AIM OF THE EXERCISE.
Go through the data and copy every line in which "seuil" appears.

STORED DATA.
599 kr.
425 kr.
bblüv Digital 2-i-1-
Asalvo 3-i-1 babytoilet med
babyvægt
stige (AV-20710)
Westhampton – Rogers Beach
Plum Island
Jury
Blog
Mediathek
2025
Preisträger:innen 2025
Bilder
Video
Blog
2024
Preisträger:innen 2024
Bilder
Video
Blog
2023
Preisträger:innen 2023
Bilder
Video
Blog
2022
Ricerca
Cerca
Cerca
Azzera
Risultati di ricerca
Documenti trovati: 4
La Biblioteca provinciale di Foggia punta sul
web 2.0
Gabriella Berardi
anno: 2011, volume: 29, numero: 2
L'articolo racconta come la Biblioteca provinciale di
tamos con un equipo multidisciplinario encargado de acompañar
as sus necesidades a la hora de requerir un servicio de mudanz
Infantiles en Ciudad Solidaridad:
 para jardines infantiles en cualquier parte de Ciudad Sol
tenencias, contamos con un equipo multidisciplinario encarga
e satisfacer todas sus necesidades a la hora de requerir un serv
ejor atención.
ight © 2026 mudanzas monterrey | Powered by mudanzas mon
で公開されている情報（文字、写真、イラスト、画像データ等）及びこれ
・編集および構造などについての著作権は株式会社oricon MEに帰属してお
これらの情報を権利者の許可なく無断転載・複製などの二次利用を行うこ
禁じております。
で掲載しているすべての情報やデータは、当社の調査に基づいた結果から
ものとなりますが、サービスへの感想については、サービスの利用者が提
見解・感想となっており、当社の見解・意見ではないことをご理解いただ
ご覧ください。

* * *

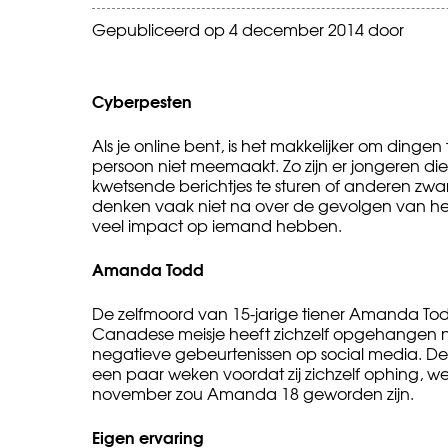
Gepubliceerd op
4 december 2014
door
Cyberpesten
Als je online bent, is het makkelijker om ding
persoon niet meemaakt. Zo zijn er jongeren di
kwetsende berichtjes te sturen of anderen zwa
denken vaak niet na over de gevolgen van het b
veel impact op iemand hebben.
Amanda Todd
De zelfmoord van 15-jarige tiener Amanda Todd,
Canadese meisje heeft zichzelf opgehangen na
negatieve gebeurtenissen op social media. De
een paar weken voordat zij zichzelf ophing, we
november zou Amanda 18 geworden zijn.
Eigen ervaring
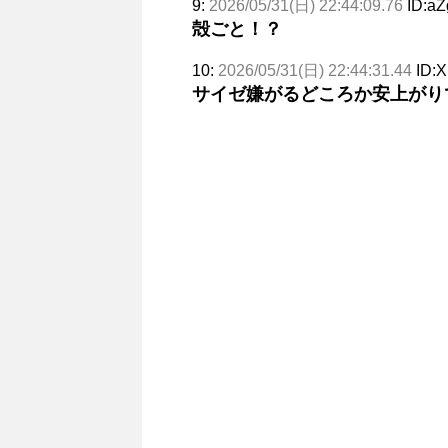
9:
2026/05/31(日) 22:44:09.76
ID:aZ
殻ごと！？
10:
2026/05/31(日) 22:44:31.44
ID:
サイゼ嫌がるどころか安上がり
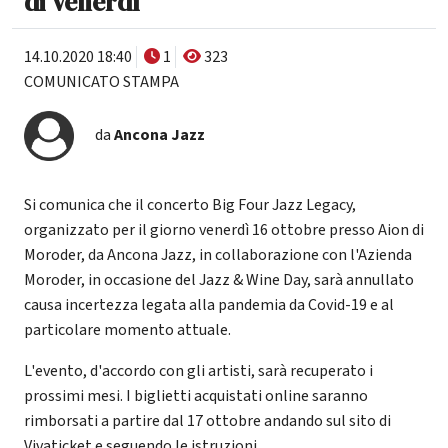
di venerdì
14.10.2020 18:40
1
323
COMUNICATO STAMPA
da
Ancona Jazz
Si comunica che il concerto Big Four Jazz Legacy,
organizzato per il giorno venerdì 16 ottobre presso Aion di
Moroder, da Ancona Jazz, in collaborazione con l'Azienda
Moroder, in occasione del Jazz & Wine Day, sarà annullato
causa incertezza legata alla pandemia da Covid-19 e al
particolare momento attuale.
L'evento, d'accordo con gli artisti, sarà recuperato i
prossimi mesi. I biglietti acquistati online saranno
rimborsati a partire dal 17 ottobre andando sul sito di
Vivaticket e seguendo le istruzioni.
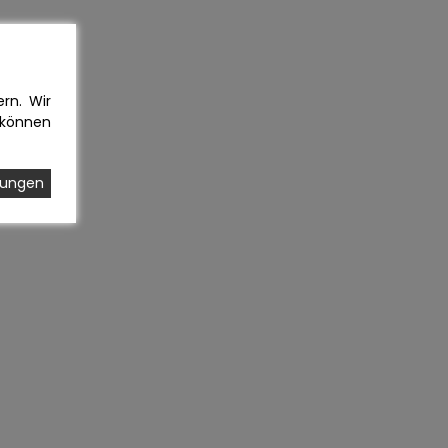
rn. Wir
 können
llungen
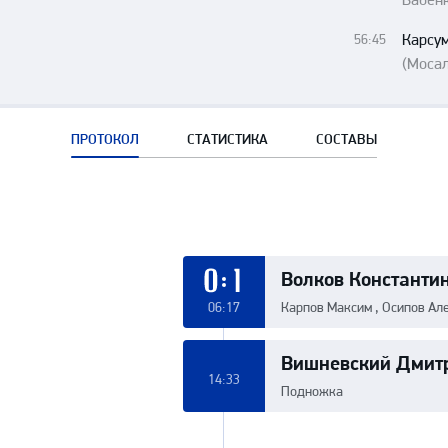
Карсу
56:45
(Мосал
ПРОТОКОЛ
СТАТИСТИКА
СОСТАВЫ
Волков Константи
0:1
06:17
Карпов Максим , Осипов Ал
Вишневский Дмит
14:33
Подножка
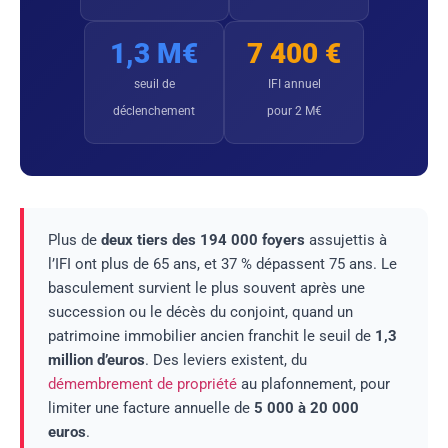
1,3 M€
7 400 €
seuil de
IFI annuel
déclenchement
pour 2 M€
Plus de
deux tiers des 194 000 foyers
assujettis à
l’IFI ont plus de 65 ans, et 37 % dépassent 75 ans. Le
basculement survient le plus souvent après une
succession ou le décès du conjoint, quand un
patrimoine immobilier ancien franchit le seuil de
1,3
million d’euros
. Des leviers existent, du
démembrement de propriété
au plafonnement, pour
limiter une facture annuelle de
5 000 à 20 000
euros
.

RESPONSE TO THIS EXERCISE.
seuil de
patrimoine immobilier ancien franchit le seuil de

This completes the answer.